INCEPTION
A New Type of Conservatory: Music, Science, and Environment in the Galapagos

Our most important duty as a species is to preserve and nurture our environment. Our most valuable function as individuals is in educating our younger generations.
These fundamental principles are reflected in a new project dedicated to sustaining the land and oceans of the Galapagos Islands: the Music for the Planet Learning Center, which is based in the Islands and was approved by the Ministry of Culture and Heritage of Ecuador in July of 2023.
I grew up in a family that taught me work ethics and empathy, nurturing my individuality by giving me access to the best education they could provide with their limited funds. I was taught how to play musical instruments, compose, do musical analysis, and perform chamber music at a conservatory. I received instruction in the humanities and introductions to science in high school. At university, I pursued mathematics. This resulting combination of music, science, and humanities therefore made a profound and indelible impression on my young psyche, giving me the tools to see and analyze the world through a variety of different lenses.
I started teaching music when I was seventeen years old. And, after ten years passed, I acquired great expertise in several artistic areas thanks to my studies at Yale University. I also reached a better understanding of our current planetary risks, issues, and perils during my years as a professor at MIT. As an educator, I imparted musical training to several groups of youngsters in the USA, Europe, and South America.
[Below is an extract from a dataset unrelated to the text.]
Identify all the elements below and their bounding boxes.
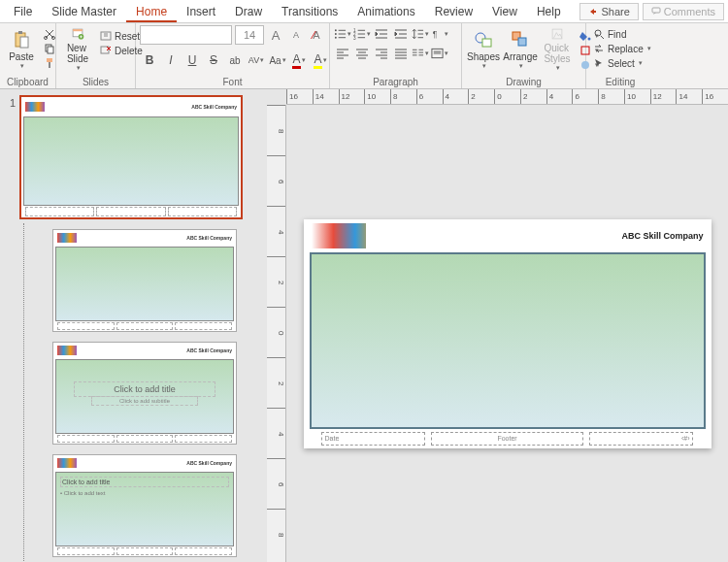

Given my multi-faceted background and my assessment of the current state of the environment, I would like to contribute to it by providing a different way of teaching musical education, combining it with the sciences and humanities. This mixture of disciplines will help students establish rational criteria for interacting with the environment, preserving the planet and its resources, and eventually becoming the leaders of a new approach to the arts, society, and conservation project.
The practice of music increases self-knowledge, develops dexterity, enhances bodily control, induces beneficial cortex connections in our brain, and promotes emotional understanding, among many other benefits. Orchestral playing can be seen as a fractal of society’s social interactions, as it mirrors its communal and interdependent activities. Every musician must preserve their own sound’s individuality while being able to blend it with others, within a generalized aesthetic. This is governed by a set of rules, through an established hierarchy within; therefore, a variety of interconnected functions reveal how a successful performance depends on individual dexterity, validation of others, empathy, collaboration, and common standards.
The teaching method of the Music for the Planet Learning Center includes instruction on musical analysis, music history, and interpretation, enhancing the student’s understanding of the musical arts. In addition to the average curriculum of a youth orchestra, MFTP offers a series of introductions to the sciences, humanities, law, and environmental studies on oceans and lands. Principles of math, logic, set theory, and the history of sciences will prepare students to utilize rational tools for critical analysis, as well as textual interpretation and comprehension. The history of philosophy, psychology, literature, and the arts will give pupils a broad view of world culture. An introduction to law will give them the knowledge necessary to interrogate rules in different societies and their inception. Finally, and most importantly, they will receive instruction on the many environmental issues regarding the oceans, wildlife, the protection of fauna and flora, the atmosphere, and the planet’s climate challenges.
The Galápagos Islands create a unique opportunity and environment to provide community aid and education: to unite arts and humanities with mathematics and environmental sciences, applying a set of disciplines to a new model for teaching young people. I want to provide our younger generation with elements that provoke creativity, collaboration, and individual analysis. The aim is to instill the conviction and awareness of belonging to bigger, planetary community – and therefore seeing the planet as a living organism that needs to be nurtured and protected by humanity.
The inspiration for the Music for the Planet Foundation was a concert held in the Galapagos in the summer of 2019. The event was the largest known human gathering in the history of the Galapagos. Having produced the movie Jane, which was centered around the life of great primatologist and anthropologist Jane Goodall, the National Geographic partnered with Philip Glass, the foremost American composer of the past fifty years, and commissioned him to compose the film’s soundtrack. I, Dante Santiago Anzolini, conducted the soundtrack live, giving Jane its South American premiere. The audience response was overwhelming.